Nous rappelons que selon les recommandations du groupe d’experts français[[Rapport du Groupe d’Experts 2008 sur la prise en charge médicale des patients infectés par le VIH, sous la direction du Pr Patrick Yeni.]], la prise en charge des personnes vivant avec le VIH doit être globale. Elle doit prendre en compte la personne dans son ensemble et s’organise au sein d’un même service avec une équipe pluridisciplinaire : médecins infectiologues, assistants sociaux, psychologues, diététiciens, sexologues, intervenants en éducation thérapeutique, infirmières… Mais la prise en charge globale s’organise aussi avec l’ensemble des services de l’hôpital. Les complications de tous ordres (osseuses, cancéreuses, cardiovasculaires, hépatiques, neurologiques…) se multiplient avec l’allongement de la vie des personnes séropositives, elles nécessitent des prises en charge médicales de pointe par des services spécialisés.

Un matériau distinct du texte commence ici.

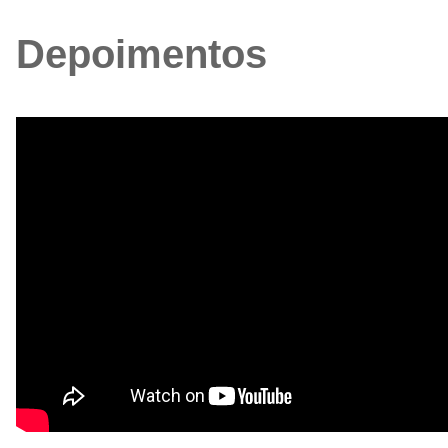
Depoimentos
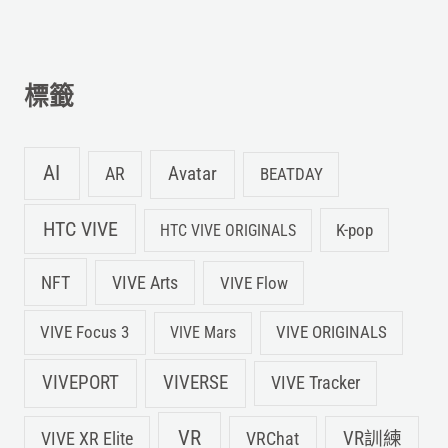
關
鍵
字
標籤
:
AI
Avatar
AR
BEATDAY
HTC VIVE
K-pop
HTC VIVE ORIGINALS
NFT
VIVE Arts
VIVE Flow
VIVE Focus 3
VIVE ORIGINALS
VIVE Mars
VIVEPORT
VIVERSE
VIVE Tracker
VR
VIVE XR Elite
VRChat
VR訓練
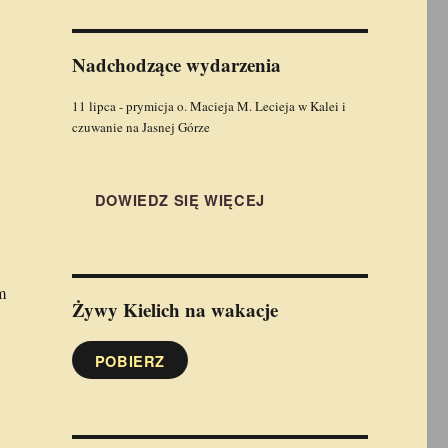
Nadchodzące wydarzenia
11 lipca - prymicja o. Macieja M. Lecieja w Kalei i
czuwanie na Jasnej Górze
DOWIEDZ SIĘ WIĘCEJ
m
Żywy Kielich
na wakacje
POBIERZ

Telles qu’elles sont envisagées – concentration des patients dans des services ambulatoires surchargés, réduction drastique des capacités d’hospitalisation et des effectifs de personnels soignants – les réorganisations de l’offre de soins en Île-de-France nous semblent de nature à mettre en danger la prise en charge coordonnée des personnes séropositives. Les risques prévisibles qu’elles encourent peuvent avoir des conséquences potentiellement graves, tant au niveau individuel (nomadisme forcé, ruptures de soins) que collectif (augmentation du nombre de « perdus de vue »). La fermeture brutale et sans préavis du service de l’hôpital Saint-Joseph en 2008 nous en a fourni la démonstration[[
Voir le site du Collectif des Patients Citoyens (CoPaCi)
]].
Nous ne pouvons donc pas entendre les arguments de rentabilité sur lesquels s’appuient les restructurations annoncées, car elles seraient préjudiciables aux conditions de travail du personnel soignant et non soignant et donc à l’organisation d’une prise en charge globale, et finalement, à la qualité de vie des personnes séropositives. Elles ne sont qu’une hypothèque sur le devenir de la santé des malades et sont préjudiciables à long terme en matière de dépenses de santé et de santé publique.
C’est pourquoi TRT-5 demande :
– un moratoire sur les projets en cours ;
– la mise en place d’un calendrier de concertation permettant d’aboutir à des Etats généraux de la prise en charge du VIH en Île-de-France,s associant les autorités sanitaires nationales et locales, les personnes malades et les associations qui les représentent, et les professionnels de santé – soignants et non soignants ;
– la définition des conditions d’une prise en charge hospitalière de qualité, équitablement répartie sur le territoire régional ;
– l’élaboration d’un cahier des charges garantissant une prise en charge globale de qualité des personnes vivant avec le VIH en Ile-de-France.